Parce que de cet amour là naît une faim, insatiable, de l’autre et de ce qu’il fait de nous.
Dans cet amour là, l’instinct n’a plus sa place, la raison encore moins. Même quand ils hurlent de toute leur force au fond de votre âme, vous n’entendez pas. Seul compte cet amour là.
Dans cet amour là, personne ne peut survire parce que tout devient violent, absolu, épuisant.
Parce que les passions ne peuvent pas durer, parce qu’elles ne permettent pas de construire. Alors les passions brûlent, épuisent et ne finissent plus qu’à faire souffrir. Un mal de chien, une douleur atroce, un malheur à nul autre pareil.
Mais cet amour là nous fait aimer cela également. Parce qu’ainsi, il dure.

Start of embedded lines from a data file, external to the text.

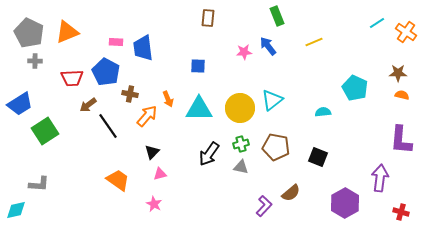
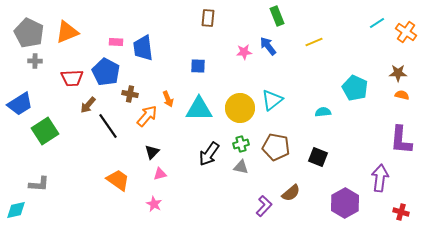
brown arrow at (88, 105): rotated 12 degrees counterclockwise
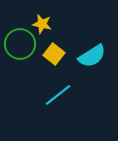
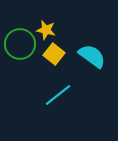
yellow star: moved 4 px right, 6 px down
cyan semicircle: rotated 112 degrees counterclockwise
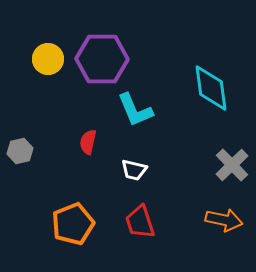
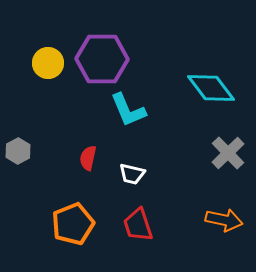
yellow circle: moved 4 px down
cyan diamond: rotated 30 degrees counterclockwise
cyan L-shape: moved 7 px left
red semicircle: moved 16 px down
gray hexagon: moved 2 px left; rotated 15 degrees counterclockwise
gray cross: moved 4 px left, 12 px up
white trapezoid: moved 2 px left, 4 px down
red trapezoid: moved 2 px left, 3 px down
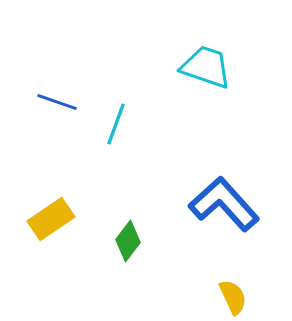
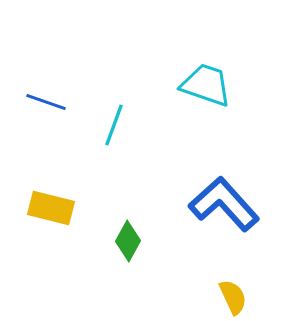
cyan trapezoid: moved 18 px down
blue line: moved 11 px left
cyan line: moved 2 px left, 1 px down
yellow rectangle: moved 11 px up; rotated 48 degrees clockwise
green diamond: rotated 9 degrees counterclockwise
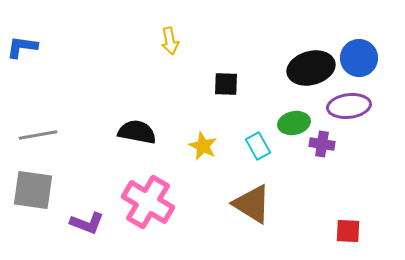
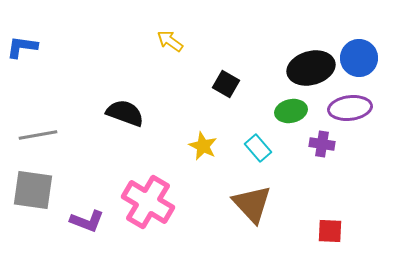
yellow arrow: rotated 136 degrees clockwise
black square: rotated 28 degrees clockwise
purple ellipse: moved 1 px right, 2 px down
green ellipse: moved 3 px left, 12 px up
black semicircle: moved 12 px left, 19 px up; rotated 9 degrees clockwise
cyan rectangle: moved 2 px down; rotated 12 degrees counterclockwise
brown triangle: rotated 15 degrees clockwise
purple L-shape: moved 2 px up
red square: moved 18 px left
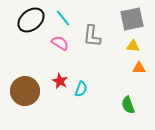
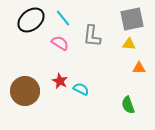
yellow triangle: moved 4 px left, 2 px up
cyan semicircle: rotated 84 degrees counterclockwise
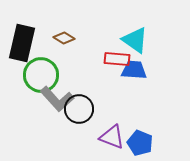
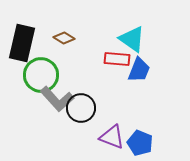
cyan triangle: moved 3 px left, 1 px up
blue trapezoid: moved 5 px right; rotated 108 degrees clockwise
black circle: moved 2 px right, 1 px up
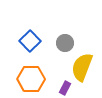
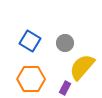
blue square: rotated 15 degrees counterclockwise
yellow semicircle: rotated 20 degrees clockwise
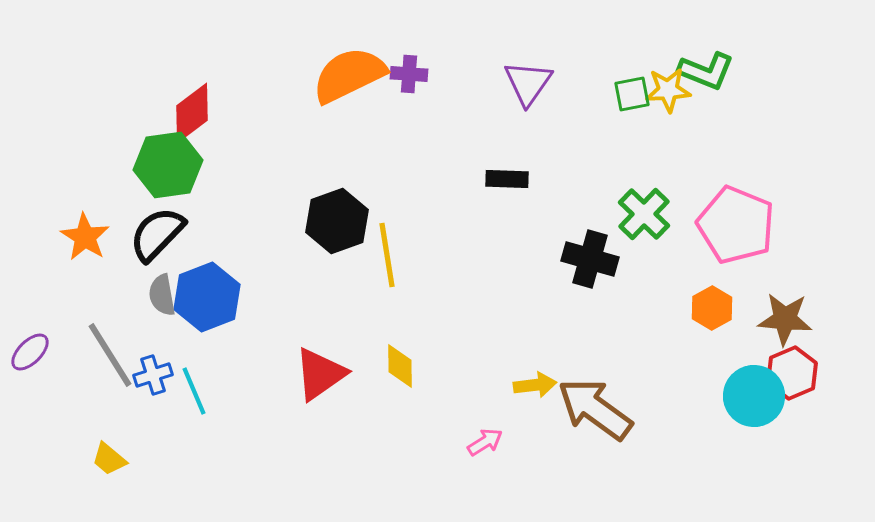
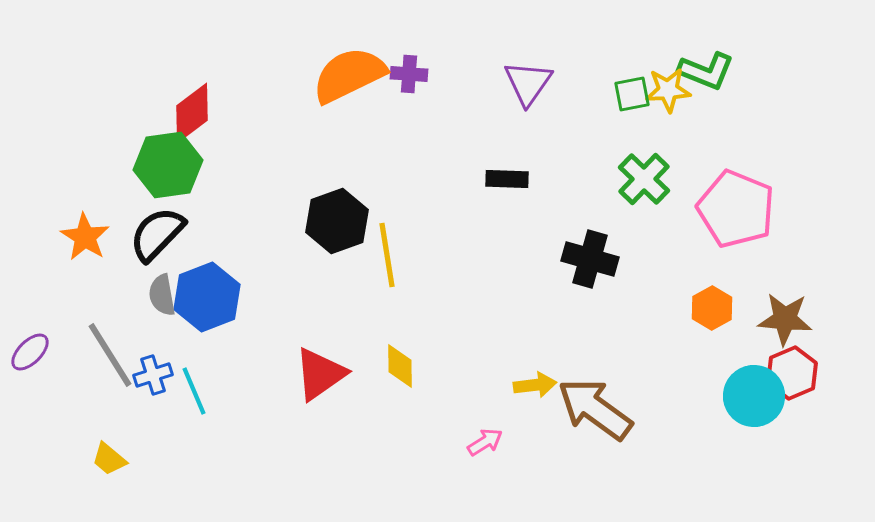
green cross: moved 35 px up
pink pentagon: moved 16 px up
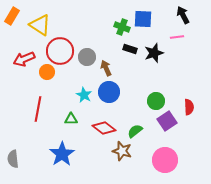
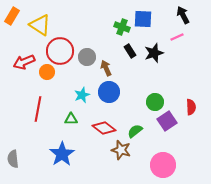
pink line: rotated 16 degrees counterclockwise
black rectangle: moved 2 px down; rotated 40 degrees clockwise
red arrow: moved 3 px down
cyan star: moved 2 px left; rotated 21 degrees clockwise
green circle: moved 1 px left, 1 px down
red semicircle: moved 2 px right
brown star: moved 1 px left, 1 px up
pink circle: moved 2 px left, 5 px down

Encore un peu… Jusqu’à l’abandon totale de soi, jusqu’au tragique, jusqu’au fatalisme.
D’une traite, sans lever les yeux, en apnée, immersion totale dans ce roman, c’est ainsi qu’on lit les mots de Pauline Delabroy-Allard . Exactement comme on vit cet amour là.
Pauline Delabroy-Allard signe un premier roman fabuleux. Si fabuleux qu’elle sera, en 2018, lauréate du prix « envoyé par la poste » du « prix du Style » et du prix « Roman des étudiants France Culture-Télérama » et retenue jusque dans la deuxième liste du « prix Goncourt » et « Goncourt des lycéens » elle sera également lauréate du Goncourt choix polonais, choix de la Roumanie et des Libraires de Nancy. Comme quoi, la passion ne laisse personne indifférent.
Du bout des doigts
Je ne vous parlerais pas de Caresser le velours, roman culte de Sarah Waters, mais je vous recommande vivement de le lire, comme tous ses autres romans, remarquez…
Je voudrais vous parler du bout des doigts, roman victorien, roman policier, roman gothique, roman lesbien : classez le où bon vous semble, personnellement je le range dans ma bibliothèque.
Sarah Waters nous emmène dans deux mondes.
Celui de Sue : le Londres populaire, celui de la rue, des voleurs à l’argot poétique, celui de la misère banale, de la débrouille.
Celui de Maud : La vie confortable des gens bien nés, cultivés et engoncés dans un paraître aristocratique.
Chaque univers a ses traditions et ses prisons, des rêves et des dessins. Tous vont être réunis par un ingrédient plus fort que tout : l’amour. Mais attention pas question ici de romantisme et autres délicatesses mièvres. Non, Sarah Waters nous déploie une intrigue psychologique tortueuse, machiavélique et sombre. Roman à deux voix, l’on suit ces demoiselles, tour à tour manipulatrices et victimes mais toutes deux désireuses de prendre en main leur destin. Une histoire oppressante, passionnante, sur fond d’érotisme féminin. C’est beau sans sombrer dans les clichés. C’est voluptueux, sensible et enivrant. Parce qu’en plus d’être une narratrice hors paire, Sarah Waters sait parfaitement raconter le désir des femmes qui aiment les femmes. Ses histoires touchent tout le monde puisque, fondamentalement, elles parlent d’amour, de désir, de trahison et qu’on peut tous s’y retrouver.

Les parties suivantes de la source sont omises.